Unraveling the photophysical and semiconducting properties of color converter luminogens with aggregation induced emission characteristics

Abstract

Aggregation-induced emission (AIE) has attracted increasing attention in recent years in the search for luminescent materials with biomedical and optoelectronic applications. Understanding of its underlying mechanisms is fundamental for the rational design of new AIE materials. In the present work, density functional theory (DFT) calculations were carried out for a set of organic fluorophores which have been recently studied as candidates for color converters in visible light communication. Three of them were (Z)-4-benzylidene-2-methyloxazol-5(4H)-one derivatives combined with an electron-donating moiety of trimethylamine, tetraphenylethene or dimethoxy-tetraphenylethene (TPA-BMO, TPE-BMO or DM-TPE-BMO, respectively). The fourth compound was a diaminomaleonitrile-based Schiff base combined with a dimethylamine moiety (DMA-AM).

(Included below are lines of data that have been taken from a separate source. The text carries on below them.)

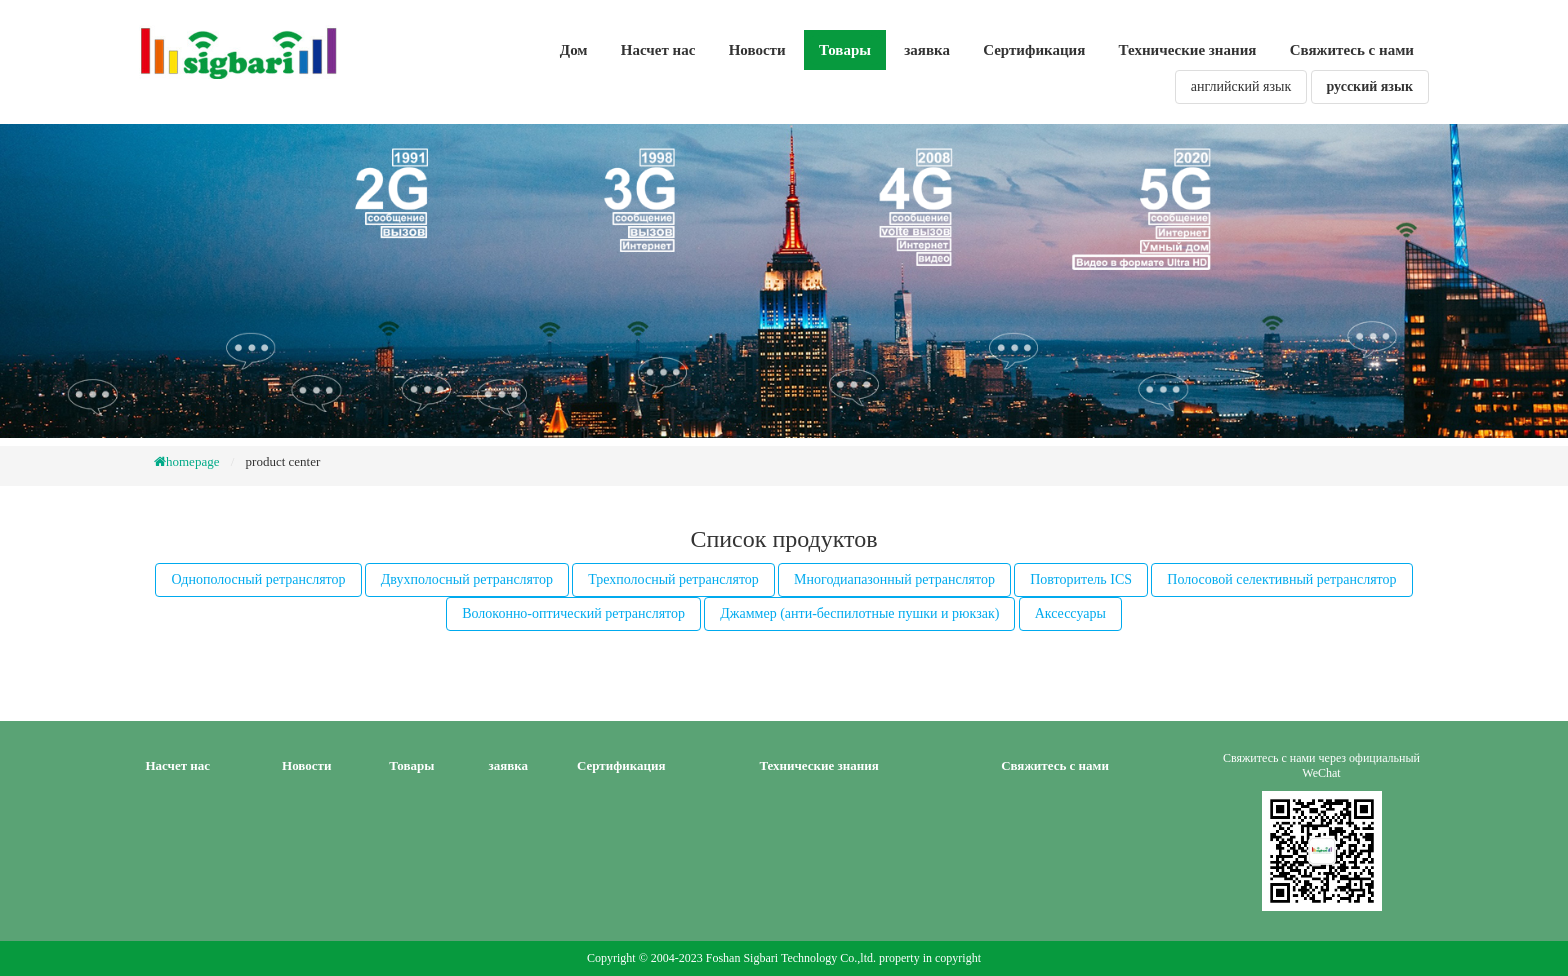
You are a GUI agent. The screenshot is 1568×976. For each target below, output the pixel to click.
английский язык (1241, 86)
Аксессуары (1070, 613)
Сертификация (1034, 50)
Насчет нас (658, 50)
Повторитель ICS (1081, 579)
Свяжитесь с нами (1352, 50)
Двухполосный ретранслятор (467, 579)
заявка (927, 50)
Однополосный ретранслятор (258, 579)
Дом (574, 50)
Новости (757, 50)
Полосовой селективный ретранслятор (1281, 579)
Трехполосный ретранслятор (673, 579)
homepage (192, 461)
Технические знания (1188, 50)
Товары (845, 50)
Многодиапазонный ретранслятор (894, 579)
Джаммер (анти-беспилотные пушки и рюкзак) (859, 613)
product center (283, 461)
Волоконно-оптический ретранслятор (573, 613)
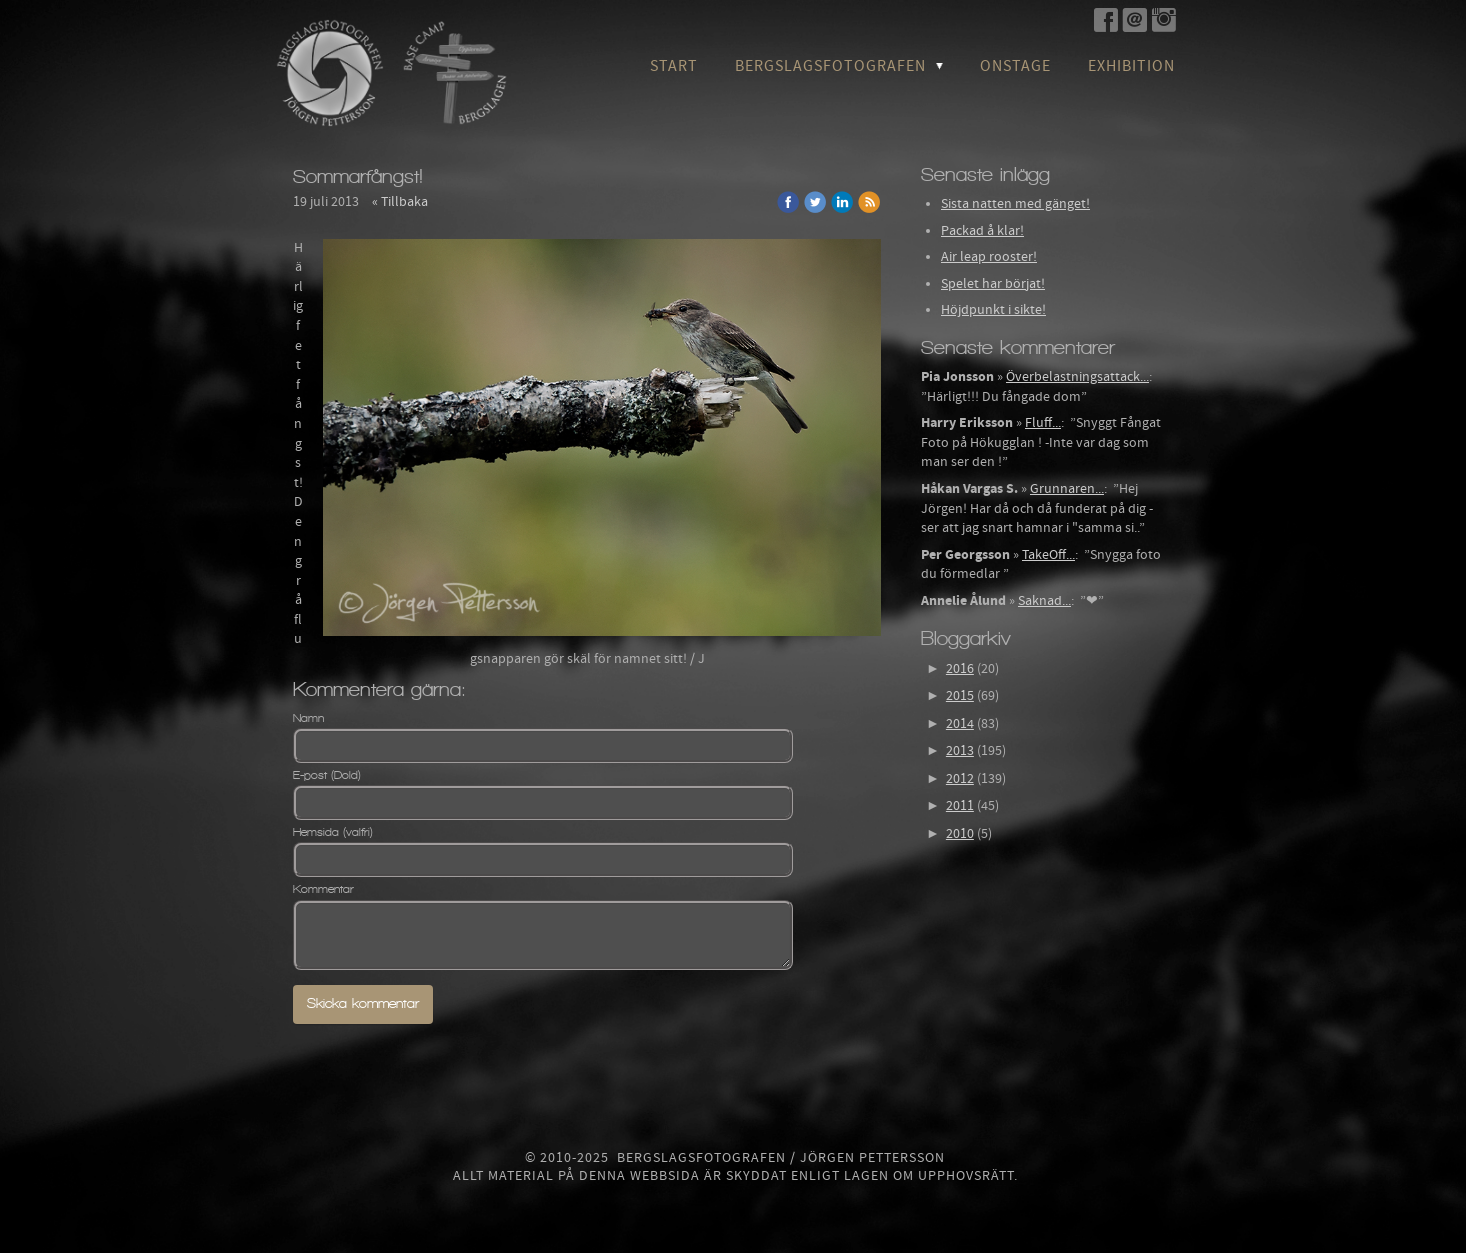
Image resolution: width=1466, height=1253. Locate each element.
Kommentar (323, 889)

Our calculations suggested that the restriction of the intramolecular vibration (RIV) mechanism is responsible for the AIE effect observed for TPE-BMO and DM-TPE-BMO in the solid state. On the other hand, the uncommon photophysical behavior reported for DMA-AM (including the AIE phenomenon) in the solid state was related to excitonic coupling effects. Fluorescence spectroscopy experiments confirmed the presence of strongly-coupled DMA-AM aggregates in the solid state. Finally, some electronic properties related to the semiconductor behavior were investigated to explore the potential of applying these fluorophores in light-emitting electronic devices. It must be highlighted that the largest electron-transfer rate constant was calculated for TPE-BMO using the semi-classical Marcus theory, while the largest hole-transfer rate constants were obtained for DMA-AM and TPA-BMO.